Este texto apresenta o discurso de Dr. Hadi Saba Ayon (pesquisador na rede de pesquisa Francesa CDHET na Université Le Havre Normandie) no segundo Seminário Internacional de pesquisa em Design organizado pelo Departamento de Design na Universidade Federal de Brasília (UnB), 13-14 de Novembro de 2018 no Espaço cultural Renato Russo em Brasília.
A sua abordagem se inspira de e se apoia ao texto de Marcello Vitali-Rosati (Université de Montréal no Canadá; Twitter: @monterosato) intitulado “Pour une pensée préhumaine” (2018).
-As fotos são da Louise Merzeau (@lmerzeau)

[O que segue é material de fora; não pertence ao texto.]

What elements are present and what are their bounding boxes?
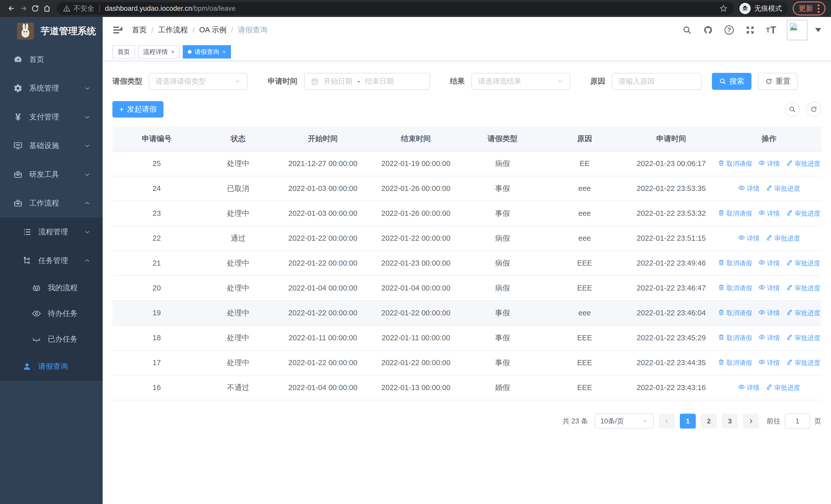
sidebar-item-10[interactable]: 已办任务 [0,326,103,352]
progress-action-link[interactable]: 审批进度 [786,358,821,367]
security-label[interactable]: 不安全 [74,4,94,13]
top-navbar: 首页/工作流程/OA 示例/请假查询 ? TT [103,17,831,43]
tab-1[interactable]: 流程详情× [138,45,180,59]
bookmark-star-icon[interactable] [719,4,727,12]
detail-action-link[interactable]: 详情 [758,259,780,267]
search-button[interactable]: 搜索 [712,73,751,90]
cancel-action-link[interactable]: 取消请假 [718,259,752,267]
cell-reason: eee [544,300,626,325]
cell-type: 事假 [461,350,544,375]
detail-action-link[interactable]: 详情 [738,184,760,193]
cell-id: 19 [112,300,201,325]
progress-action-link[interactable]: 审批进度 [786,209,821,217]
browser-reload-icon[interactable] [29,3,41,14]
sidebar-item-6[interactable]: 流程管理 [0,217,103,246]
apply-time-label: 申请时间 [268,76,297,87]
cell-reason: EEE [544,251,626,276]
sidebar-item-8[interactable]: 我的流程 [0,275,103,301]
detail-action-link[interactable]: 详情 [738,383,760,392]
detail-action-link[interactable]: 详情 [758,358,780,367]
update-label[interactable]: 更新 [799,4,813,13]
browser-home-icon[interactable] [41,3,53,14]
sidebar-item-1[interactable]: 系统管理 [0,74,103,102]
help-icon[interactable]: ? [724,25,735,35]
refresh-button[interactable] [806,102,821,117]
sidebar-item-0[interactable]: 首页 [0,45,103,74]
browser-back-icon[interactable] [6,3,18,14]
edit-icon [786,259,793,267]
github-icon[interactable] [703,25,713,35]
sidebar-item-5[interactable]: 工作流程 [0,189,103,217]
cancel-action-link[interactable]: 取消请假 [718,159,752,168]
cancel-action-link[interactable]: 取消请假 [718,284,752,292]
detail-action-link[interactable]: 详情 [758,309,780,317]
progress-action-link[interactable]: 审批进度 [766,234,800,242]
column-header-2: 开始时间 [276,127,370,151]
progress-action-link[interactable]: 审批进度 [786,284,821,292]
browser-menu-icon[interactable] [818,4,820,13]
fullscreen-icon[interactable] [745,25,755,35]
goto-page-input[interactable] [784,414,810,428]
table-row: 20处理中2022-01-04 00:00:002022-01-04 00:00… [112,276,821,300]
cell-apply_time: 2022-01-22 23:46:47 [626,276,717,300]
sidebar-item-4[interactable]: 研发工具 [0,160,103,189]
font-size-icon[interactable]: TT [766,25,777,35]
sidebar-item-9[interactable]: 待办任务 [0,301,103,326]
user-avatar[interactable] [787,20,807,40]
reset-button[interactable]: 重置 [758,73,798,90]
browser-forward-icon[interactable] [18,3,29,14]
leave-type-select[interactable]: 请选择请假类型 [149,73,248,90]
breadcrumb-item-2[interactable]: OA 示例 [199,25,226,35]
tab-label: 请假查询 [195,48,219,56]
breadcrumb-item-1[interactable]: 工作流程 [158,25,188,35]
cancel-action-link[interactable]: 取消请假 [718,358,752,367]
sidebar-item-2[interactable]: ¥支付管理 [0,102,103,131]
filter-form: 请假类型 请选择请假类型 申请时间 开始日期 - 结束日期 结果 [112,73,821,90]
detail-action-link[interactable]: 详情 [758,159,780,168]
page-button-2[interactable]: 2 [701,414,717,428]
app-logo-avatar [17,23,34,39]
detail-action-link[interactable]: 详情 [758,284,780,292]
apply-time-range-input[interactable]: 开始日期 - 结束日期 [304,73,430,90]
page-button-1[interactable]: 1 [680,414,696,428]
detail-action-link[interactable]: 详情 [738,234,760,242]
tab-2[interactable]: 请假查询× [183,45,231,59]
close-icon[interactable]: × [171,49,174,55]
progress-action-link[interactable]: 审批进度 [786,259,821,267]
eye-icon [738,234,745,242]
close-icon[interactable]: × [222,49,226,55]
detail-action-link[interactable]: 详情 [758,334,780,342]
progress-action-link[interactable]: 审批进度 [786,309,821,317]
cancel-action-link[interactable]: 取消请假 [718,209,752,217]
search-icon[interactable] [682,25,692,35]
app-logo-row[interactable]: 芋道管理系统 [0,17,103,45]
progress-action-link[interactable]: 审批进度 [766,383,800,392]
tab-0[interactable]: 首页 [112,45,135,59]
address-bar[interactable]: 不安全 dashboard.yudao.iocoder.cn/bpm/oa/le… [56,2,734,15]
next-page-button[interactable] [743,414,759,428]
sidebar-collapse-icon[interactable] [112,25,123,35]
sidebar-item-11[interactable]: 请假查询 [0,352,103,381]
sidebar-item-7[interactable]: 任务管理 [0,246,103,275]
avatar-dropdown-caret[interactable] [815,28,821,32]
toggle-search-button[interactable] [785,102,800,117]
sidebar-item-3[interactable]: 基础设施 [0,131,103,160]
breadcrumb-item-0[interactable]: 首页 [132,25,147,35]
reason-input[interactable] [612,73,701,89]
progress-action-link[interactable]: 审批进度 [786,334,821,342]
browser-update-button[interactable]: 更新 [793,2,825,16]
pager-pages: 123 [680,414,738,428]
page-size-select[interactable]: 10条/页 [595,414,654,428]
progress-action-link[interactable]: 审批进度 [766,184,800,193]
result-select[interactable]: 请选择流结果 [471,73,570,90]
cancel-action-link[interactable]: 取消请假 [718,309,752,317]
cell-id: 23 [112,201,201,226]
prev-page-button[interactable] [659,414,675,428]
page-button-3[interactable]: 3 [722,414,738,428]
create-leave-button[interactable]: + 发起请假 [112,101,164,118]
action-label: 详情 [747,383,760,392]
detail-action-link[interactable]: 详情 [758,209,780,217]
progress-action-link[interactable]: 审批进度 [786,159,821,168]
cell-status: 处理中 [201,251,276,276]
cancel-action-link[interactable]: 取消请假 [718,334,752,342]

-As ilustrações são da Laísa Rebelo (@laisarebelo)
Como situar o indivíduo no mundo contemporâneo? Podemos falar de mutação cultural, tecnológica, mas também antropológica que o digital está produzindo em nossas sociedades por meio da rastreabilidade e da memória? Podemos entender a comunicação como uma ultrapassagem da interação social ao rastro digital, de construção da identidade à construção da memória?
Pensar ou repensar o indivíduo em relação com seu mundo é questionar ou re-questionar o construtivismo (de século XX) que marcou trabalhos em várias áreas científicas- especialmente em antropologia, em comunicação, em antropologia da comunicação e em sociologia (referências de nossa reflexão hoje), e em particular duas Escolas americanas, aquelas de Chicago (interacionismo simbólico) e de Palo alto (construtivismo).
Pensar o indivíduo em relação com o digital é pensar a relação entre a calculabilidade e o pensamento. É interrogar o processo da rastreabilidade digital e suas consequências sobre a construção da sociedade, bem como sobre o humano, um “Homem-rastro” (Béatrice Galinon-Mélénec, 2011) , um produtor de rastros e ao mesmo tempo uma construção de rastros, o todo funcionando em um ciclo e em um continuum, fazendo sistema.
Calculabilidade e pensamento?
O rastro e a cultura digital foram objetos de trabalho e análise por diversas escolas e correntes recentes, em particular a Escola Francesa sobre o rastro (que reuni professores e pesquisadores de várias áreas e diferentes Universidades Francesas) e outras correntes canadenses em Humanidades Digitais (Digital Humanities), em particular na Universidade de Montréal e de Ottawa que estudaram os usos, as condições e os desafios dessa nova cultura, que o Pierre Lévy chama de “Cibercultura” (1997-1999).
Nesta apresentação, vou tentar pensar e debater com vocês (em breve, em menos de 20 min) duas noções, a identidade e a memória, em uma abordagem epistemológica, histórica e contemporânea, aquela de construtivismo e sua versão na era digital. De construtivismo até a teoria de Editorialização (sugerida pelo Marcello Vitali-Rosati e al.) vou questionar as novas formas e os novos processos de ter/fazer identidade (design) e memória.
Construtivismo
“Pode-se separar o pensamento e o ser?”, pergunta-se Marcello Vitali-Rosati em seu recente artigo intitulado “Pour une pensée préhumaine” (Por um pensamento pré-humano), apresentado na conferência “Repenser les humanités numériques/Re-thinking the Digital Humanities”-“Repensar as Humanidades Digitais” na Universidade de Montréal em Outubro de 2018.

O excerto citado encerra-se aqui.